Lo malo es que progresivamente se fueron olvidando las exigencias de la Alianza (incluso la mayor parte de los escrituristas piensan que la ley del jubileo no llegó a cumplirse nunca). Entre los israelitas reaparecieron los ricos y los pobres; y la paradoja alcanzó su culmen cuando el rey Asá obligó a todos sus subditos a trabajar por turnos en las construcciones reales (1 Re 15, 22). Así, pues, aquellos aborrecidos trabajos forzados de Egipto, que dieron lugar a la intervención de Yahveh, acabaron con el tiempo instalándose en Israel.

Siete siglos después de la liberación de Egipto, el pueblo judío, debilitado, fue deportado a Babilonia.

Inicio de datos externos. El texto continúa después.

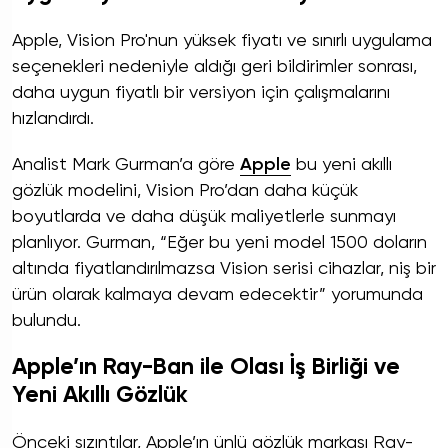
Apple, Vision Pro'nun yüksek fiyatı ve sınırlı uygulama
seçenekleri nedeniyle aldığı geri bildirimler sonrası,
daha uygun fiyatlı bir versiyon için çalışmalarını
hızlandırdı.
Analist Mark Gurman’a göre
Apple
bu yeni akıllı
gözlük modelini, Vision Pro’dan daha küçük
boyutlarda ve daha düşük maliyetlerle sunmayı
planlıyor. Gurman, “Eğer bu yeni model 1500 doların
altında fiyatlandırılmazsa Vision serisi cihazlar, niş bir
ürün olarak kalmaya devam edecektir” yorumunda
bulundu.
Apple’ın Ray-Ban ile Olası İş Birliği ve
Yeni Akıllı Gözlük
Önceki sızıntılar, Apple’ın ünlü gözlük markası Ray-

El profeta Jeremías dirá con fina ironía que aquello fue un año jubilar forzoso, como castigo por no haberlos respetado libremente: Ahora todos tienen lo mismo porque nadie tiene nada (Jer 34, 8-22).

El segundo Éxodo

Así, pues, de nuevo el pueblo estaba como en Egipto: oprimido en un país extranjero. Y Dios se puso a su lado para volver a empezar otra vez. El nunca abandona a quien le abandona:

«¿Acaso olvida una mujer a su niño de pecho,

sin compadecerse del hijo de sus entrañas?

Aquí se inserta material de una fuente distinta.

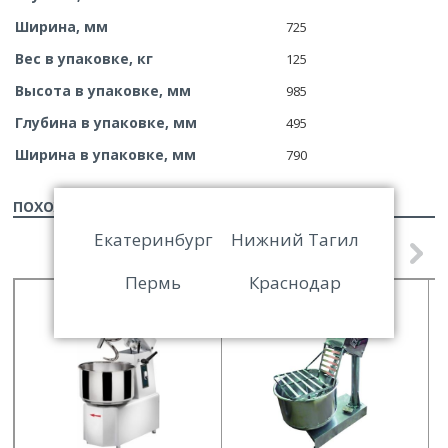
Ширина, мм
725
Вес в упаковке, кг
125
Высота в упаковке, мм
985
Глубина в упаковке, мм
495
Ширина в упаковке, мм
790
ПОХОЖИЕ ТОВАРЫ
Екатеринбург
Нижний Тагил
Пермь
Краснодар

Pues aunque esas llegaran a olvidar,

yo no te olvido» (Is 49, 15).

Esta vez el instrumento elegido fue Ciro, cuyo corazón movió Dios para que dejara en libertad a su pueblo (Esd 1). La larga marcha que devolverá a los israelitas desde Babilonia a Palestina será interpretada por los profetas como una renovación del primer Éxodo. Isaías se complace en evocar las semejanzas con la primera epopeya: El Eufrates, como en otro tiempo el mar Rojo, se abrirá para dejar paso a la caravana del nuevo Éxodo (11, 15-16); brotará agua en el desierto como en otro tiempo pasó en Meribá (48, 21); Dios mismo guiará a su pueblo (52, 12); etc. (Naturalmente, ninguno de esos portentos acontecieron en la realidad: Es la forma que tienen los hombres de aquella cultura narrativa de decir que Dios volvía a empezar).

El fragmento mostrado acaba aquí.